Set the data down again, exactly as it reads, but without the pictures.
--- Data listing Enclosed Below ---
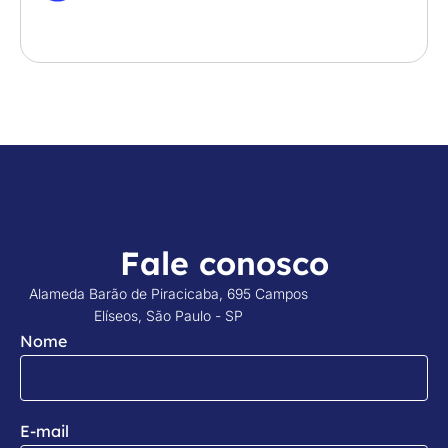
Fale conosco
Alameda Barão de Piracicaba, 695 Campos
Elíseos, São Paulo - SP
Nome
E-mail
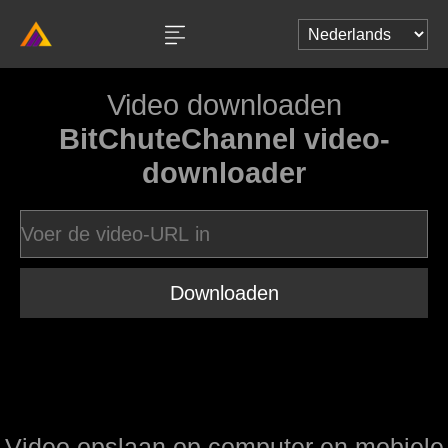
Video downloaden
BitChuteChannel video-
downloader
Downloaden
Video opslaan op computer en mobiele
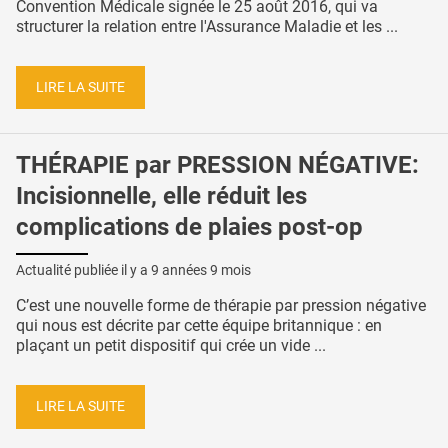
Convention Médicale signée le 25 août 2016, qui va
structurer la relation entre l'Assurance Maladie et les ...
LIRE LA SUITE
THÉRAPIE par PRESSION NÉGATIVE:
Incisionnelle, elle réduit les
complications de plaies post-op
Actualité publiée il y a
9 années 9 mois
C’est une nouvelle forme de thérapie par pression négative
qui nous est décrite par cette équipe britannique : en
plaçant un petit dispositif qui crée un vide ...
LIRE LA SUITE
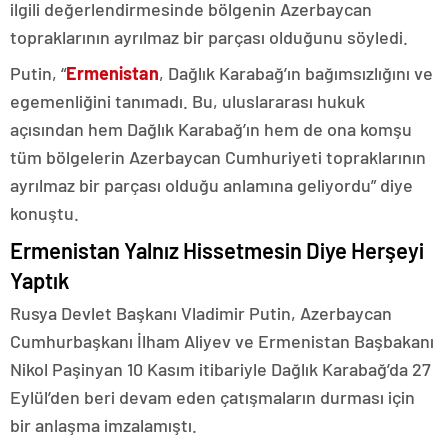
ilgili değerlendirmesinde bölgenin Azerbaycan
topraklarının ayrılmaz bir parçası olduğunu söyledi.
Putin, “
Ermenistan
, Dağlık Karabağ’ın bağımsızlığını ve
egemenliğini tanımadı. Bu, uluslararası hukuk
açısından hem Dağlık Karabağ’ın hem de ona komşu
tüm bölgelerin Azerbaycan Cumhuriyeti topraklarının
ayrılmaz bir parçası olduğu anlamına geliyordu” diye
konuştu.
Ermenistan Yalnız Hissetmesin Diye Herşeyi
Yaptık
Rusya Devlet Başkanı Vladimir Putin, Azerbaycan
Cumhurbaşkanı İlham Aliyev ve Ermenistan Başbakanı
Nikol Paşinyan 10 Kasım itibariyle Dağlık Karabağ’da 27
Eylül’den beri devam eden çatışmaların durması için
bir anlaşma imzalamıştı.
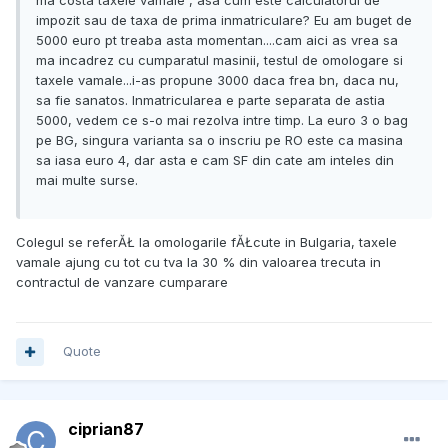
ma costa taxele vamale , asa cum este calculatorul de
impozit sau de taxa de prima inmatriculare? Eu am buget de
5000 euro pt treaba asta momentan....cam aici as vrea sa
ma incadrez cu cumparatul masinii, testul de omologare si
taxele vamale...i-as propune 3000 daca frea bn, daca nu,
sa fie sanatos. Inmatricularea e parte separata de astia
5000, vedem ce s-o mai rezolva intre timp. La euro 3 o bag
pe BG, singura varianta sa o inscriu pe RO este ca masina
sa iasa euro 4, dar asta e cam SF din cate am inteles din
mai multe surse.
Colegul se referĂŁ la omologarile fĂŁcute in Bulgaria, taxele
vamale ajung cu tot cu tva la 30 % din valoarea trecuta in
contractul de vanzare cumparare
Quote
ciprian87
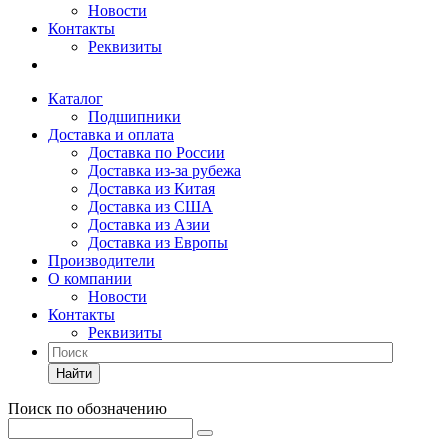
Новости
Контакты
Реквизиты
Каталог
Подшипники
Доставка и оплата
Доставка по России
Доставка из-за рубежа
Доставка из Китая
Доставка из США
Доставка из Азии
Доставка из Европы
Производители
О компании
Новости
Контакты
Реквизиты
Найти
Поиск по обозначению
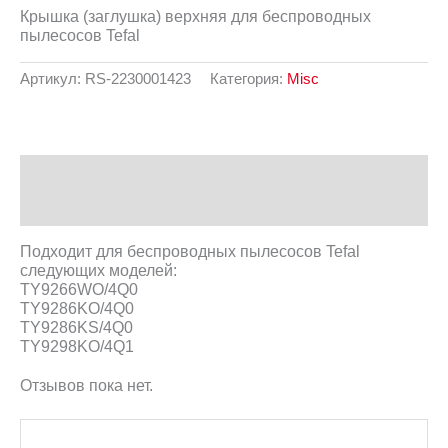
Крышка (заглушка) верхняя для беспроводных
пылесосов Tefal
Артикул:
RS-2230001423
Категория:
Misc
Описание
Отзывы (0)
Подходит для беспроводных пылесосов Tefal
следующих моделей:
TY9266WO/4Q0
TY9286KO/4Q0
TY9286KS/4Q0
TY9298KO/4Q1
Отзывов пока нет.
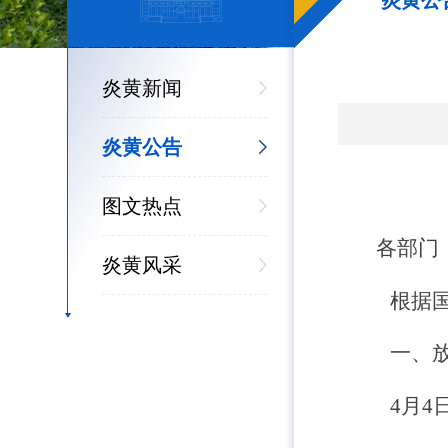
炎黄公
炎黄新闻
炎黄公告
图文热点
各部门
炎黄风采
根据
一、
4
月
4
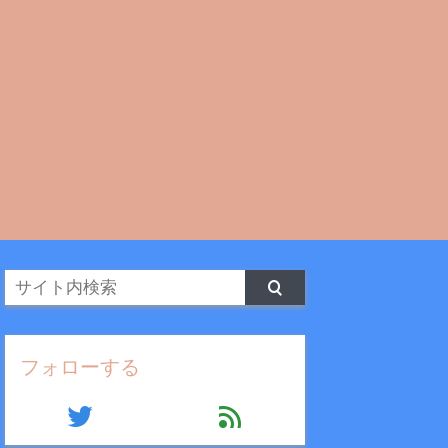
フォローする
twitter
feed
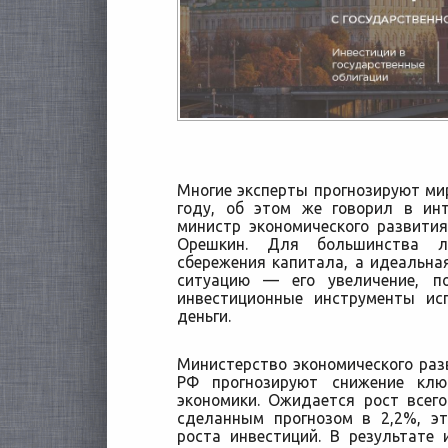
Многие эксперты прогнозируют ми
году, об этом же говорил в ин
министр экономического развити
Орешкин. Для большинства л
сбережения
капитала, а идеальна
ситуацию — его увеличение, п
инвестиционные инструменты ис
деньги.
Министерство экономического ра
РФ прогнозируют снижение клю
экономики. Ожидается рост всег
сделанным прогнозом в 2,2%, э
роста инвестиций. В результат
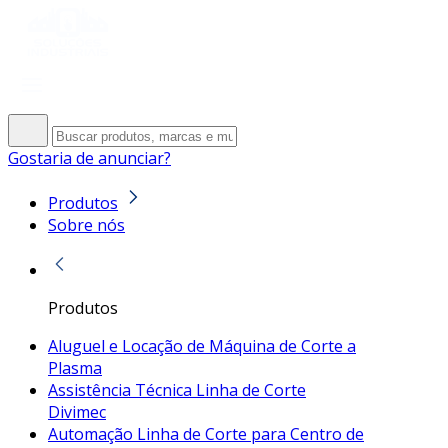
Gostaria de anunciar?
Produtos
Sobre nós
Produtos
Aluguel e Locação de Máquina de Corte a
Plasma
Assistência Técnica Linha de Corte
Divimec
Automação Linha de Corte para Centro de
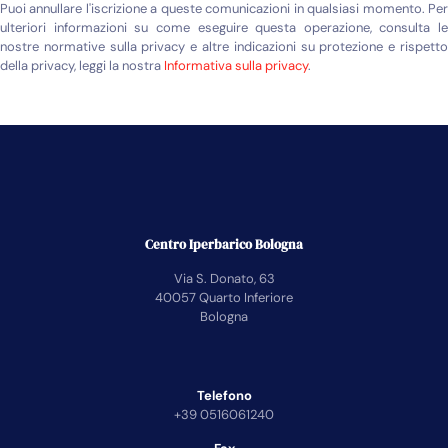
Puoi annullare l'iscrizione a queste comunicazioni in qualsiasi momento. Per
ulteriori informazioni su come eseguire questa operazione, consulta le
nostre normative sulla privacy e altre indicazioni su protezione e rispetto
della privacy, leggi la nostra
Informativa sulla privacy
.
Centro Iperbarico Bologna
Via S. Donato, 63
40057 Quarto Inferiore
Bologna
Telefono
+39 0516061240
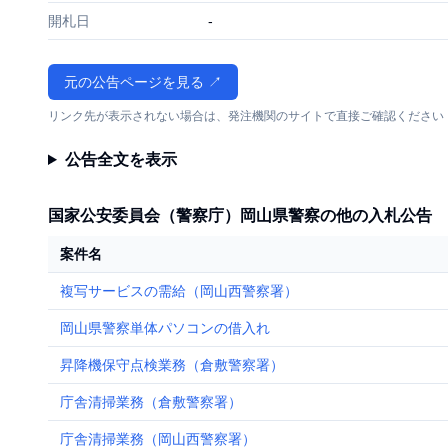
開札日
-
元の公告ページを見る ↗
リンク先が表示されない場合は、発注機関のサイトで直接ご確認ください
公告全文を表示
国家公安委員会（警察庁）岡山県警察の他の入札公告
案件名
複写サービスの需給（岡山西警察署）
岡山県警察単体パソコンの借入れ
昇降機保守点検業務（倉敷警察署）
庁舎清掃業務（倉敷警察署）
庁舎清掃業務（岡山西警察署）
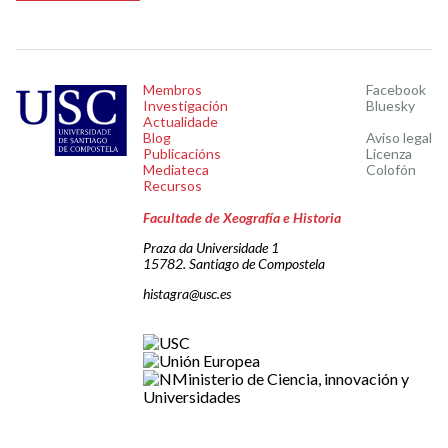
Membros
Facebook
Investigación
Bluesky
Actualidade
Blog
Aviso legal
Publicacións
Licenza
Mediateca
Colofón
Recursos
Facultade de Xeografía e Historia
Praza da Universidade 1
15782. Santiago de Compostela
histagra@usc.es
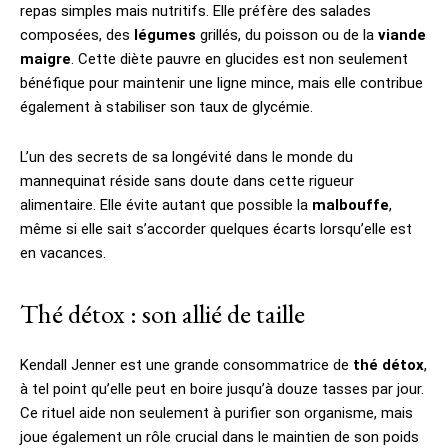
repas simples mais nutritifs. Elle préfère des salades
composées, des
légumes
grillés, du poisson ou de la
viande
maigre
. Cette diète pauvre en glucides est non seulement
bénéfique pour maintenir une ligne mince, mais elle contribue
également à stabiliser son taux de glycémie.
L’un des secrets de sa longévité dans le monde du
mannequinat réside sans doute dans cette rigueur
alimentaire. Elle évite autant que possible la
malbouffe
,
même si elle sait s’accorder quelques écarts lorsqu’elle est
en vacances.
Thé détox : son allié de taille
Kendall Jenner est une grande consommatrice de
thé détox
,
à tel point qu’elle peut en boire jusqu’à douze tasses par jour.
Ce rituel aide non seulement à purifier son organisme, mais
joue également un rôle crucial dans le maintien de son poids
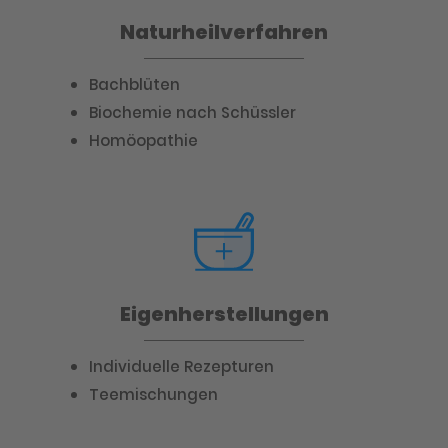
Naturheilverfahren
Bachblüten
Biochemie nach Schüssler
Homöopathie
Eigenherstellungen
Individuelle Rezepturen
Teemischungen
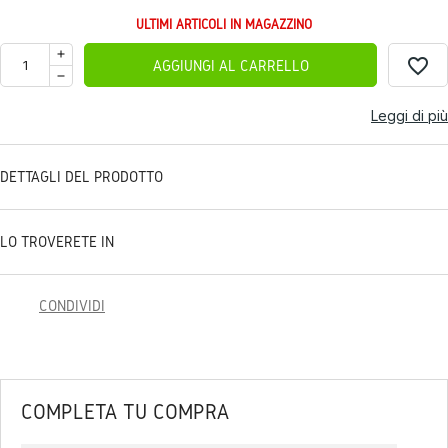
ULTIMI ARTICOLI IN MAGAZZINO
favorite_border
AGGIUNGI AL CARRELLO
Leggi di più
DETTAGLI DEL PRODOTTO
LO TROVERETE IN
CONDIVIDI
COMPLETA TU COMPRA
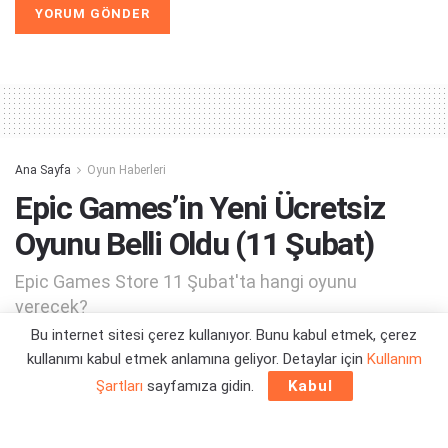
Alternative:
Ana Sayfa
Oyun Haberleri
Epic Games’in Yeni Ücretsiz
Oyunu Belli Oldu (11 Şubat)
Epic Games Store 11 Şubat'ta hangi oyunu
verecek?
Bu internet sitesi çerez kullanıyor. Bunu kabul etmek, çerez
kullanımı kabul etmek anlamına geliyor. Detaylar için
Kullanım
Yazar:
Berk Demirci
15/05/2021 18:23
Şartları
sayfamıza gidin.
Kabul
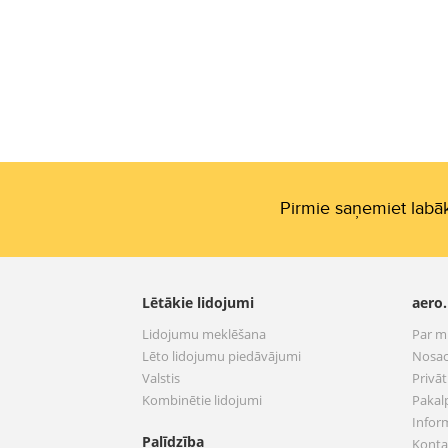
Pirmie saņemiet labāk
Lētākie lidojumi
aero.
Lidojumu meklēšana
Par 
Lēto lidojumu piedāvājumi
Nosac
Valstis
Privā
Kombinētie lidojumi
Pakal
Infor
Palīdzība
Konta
--- End of Enclosed Data listing ---
• [Result of this exercise]:
Fale conosco
Alameda Barão de Piracicaba, 695 Campos
Elíseos, São Paulo - SP
Nome
E-mail
Video downloaden
BitChuteChannel video-
downloader
Downloaden
Video opslaan op computer en mobiele
Convention Médicale signée le 25 août 2016, qui va
structurer la relation entre l'Assurance Maladie et les ...
LIRE LA SUITE
THÉRAPIE par PRESSION NÉGATIVE:
Incisionnelle, elle réduit les
complications de plaies post-op
Actualité publiée il y a
9 années 9 mois
C’est une nouvelle forme de thérapie par pression négative
qui nous est décrite par cette équipe britannique : en
plaçant un petit dispositif qui crée un vide ...
LIRE LA SUITE
ilgili değerlendirmesinde bölgenin Azerbaycan
topraklarının ayrılmaz bir parçası olduğunu söyledi.
Putin, “
Ermenistan
, Dağlık Karabağ’ın bağımsızlığını ve
egemenliğini tanımadı. Bu, uluslararası hukuk
açısından hem Dağlık Karabağ’ın hem de ona komşu
tüm bölgelerin Azerbaycan Cumhuriyeti topraklarının
ayrılmaz bir parçası olduğu anlamına geliyordu” diye
konuştu.
Ermenistan Yalnız Hissetmesin Diye Herşeyi
Yaptık
Rusya Devlet Başkanı Vladimir Putin, Azerbaycan
Cumhurbaşkanı İlham Aliyev ve Ermenistan Başbakanı
Nikol Paşinyan 10 Kasım itibariyle Dağlık Karabağ’da 27
Eylül’den beri devam eden çatışmaların durması için
bir anlaşma imzalamıştı.
ma costa taxele vamale , asa cum este calculatorul de
impozit sau de taxa de prima inmatriculare? Eu am buget de
5000 euro pt treaba asta momentan....cam aici as vrea sa
ma incadrez cu cumparatul masinii, testul de omologare si
taxele vamale...i-as propune 3000 daca frea bn, daca nu,
sa fie sanatos. Inmatricularea e parte separata de astia
5000, vedem ce s-o mai rezolva intre timp. La euro 3 o bag
pe BG, singura varianta sa o inscriu pe RO este ca masina
sa iasa euro 4, dar asta e cam SF din cate am inteles din
mai multe surse.
Colegul se referĂŁ la omologarile fĂŁcute in Bulgaria, taxele
vamale ajung cu tot cu tva la 30 % din valoarea trecuta in
contractul de vanzare cumparare
Quote
ciprian87
Новости
Контакты
Реквизиты
Каталог
Подшипники
Доставка и оплата
Доставка по России
Доставка из-за рубежа
Доставка из Китая
Доставка из США
Доставка из Азии
Доставка из Европы
Производители
О компании
Новости
Контакты
Реквизиты
Найти
Поиск по обозначению
Крышка (заглушка) верхняя для беспроводных
пылесосов Tefal
Артикул:
RS-2230001423
Категория:
Misc
Описание
Отзывы (0)
Подходит для беспроводных пылесосов Tefal
следующих моделей:
TY9266WO/4Q0
TY9286KO/4Q0
TY9286KS/4Q0
TY9298KO/4Q1
Отзывов пока нет.
炎黄公
炎黄新闻
炎黄公告
图文热点
各部门
炎黄风采
根据
一、
4
月
4
フォローする
twitter
feed
Многие эксперты прогнозируют ми
году, об этом же говорил в ин
министр экономического развити
Орешкин. Для большинства л
сбережения
капитала, а идеальна
ситуацию — его увеличение, п
инвестиционные инструменты ис
деньги.
Министерство экономического ра
РФ прогнозируют снижение клю
экономики. Ожидается рост всег
сделанным прогнозом в 2,2%, э
роста инвестиций. В результат
Gostaria de anunciar?
Produtos
Sobre nós
Produtos
Aluguel e Locação de Máquina de Corte a
Plasma
Assistência Técnica Linha de Corte
Divimec
Automação Linha de Corte para Centro de
Puoi annullare l'iscrizione a queste comunicazioni in qualsiasi momento. Per
ulteriori informazioni su come eseguire questa operazione, consulta le
nostre normative sulla privacy e altre indicazioni su protezione e rispetto
della privacy, leggi la nostra
Informativa sulla privacy
.
Centro Iperbarico Bologna
Via S. Donato, 63
40057 Quarto Inferiore
Bologna
Telefono
+39 0516061240
開札日
-
元の公告ページを見る ↗
リンク先が表示されない場合は、発注機関のサイトで直接ご確認ください
公告全文を表示
国家公安委員会（警察庁）岡山県警察の他の入札公告
案件名
複写サービスの需給（岡山西警察署）
岡山県警察単体パソコンの借入れ
昇降機保守点検業務（倉敷警察署）
庁舎清掃業務（倉敷警察署）
庁舎清掃業務（岡山西警察署）
Membros
Facebook
Investigación
Bluesky
Actualidade
Blog
Aviso legal
Publicacións
Licenza
Mediateca
Colofón
Recursos
Facultade de Xeografía e Historia
Praza da Universidade 1
15782. Santiago de Compostela
histagra@usc.es
repas simples mais nutritifs. Elle préfère des salades
composées, des
légumes
grillés, du poisson ou de la
viande
maigre
. Cette diète pauvre en glucides est non seulement
bénéfique pour maintenir une ligne mince, mais elle contribue
également à stabiliser son taux de glycémie.
L’un des secrets de sa longévité dans le monde du
mannequinat réside sans doute dans cette rigueur
alimentaire. Elle évite autant que possible la
malbouffe
,
même si elle sait s’accorder quelques écarts lorsqu’elle est
en vacances.
Thé détox : son allié de taille
Kendall Jenner est une grande consommatrice de
thé détox
,
à tel point qu’elle peut en boire jusqu’à douze tasses par jour.
Ce rituel aide non seulement à purifier son organisme, mais
joue également un rôle crucial dans le maintien de son poids
Naturheilverfahren
Bachblüten
Biochemie nach Schüssler
Homöopathie
Eigenherstellungen
Individuelle Rezepturen
Teemischungen
ULTIMI ARTICOLI IN MAGAZZINO
favorite_border
AGGIUNGI AL CARRELLO
Leggi di più
DETTAGLI DEL PRODOTTO
LO TROVERETE IN
CONDIVIDI
COMPLETA TU COMPRA
Alternative:
Ana Sayfa
Oyun Haberleri
Epic Games’in Yeni Ücretsiz
Oyunu Belli Oldu (11 Şubat)
Epic Games Store 11 Şubat'ta hangi oyunu
verecek?
Bu internet sitesi çerez kullanıyor. Bunu kabul etmek, çerez
kullanımı kabul etmek anlamına geliyor. Detaylar için
Kullanım
Yazar:
Berk Demirci
15/05/2021 18:23
Şartları
sayfamıza gidin.
Kabul
Pirmie saņemiet labāk
Lētākie lidojumi
aero.
Lidojumu meklēšana
Par 
Lēto lidojumu piedāvājumi
Nosac
Valstis
Privā
Kombinētie lidojumi
Pakal
Infor
Palīdzība
Konta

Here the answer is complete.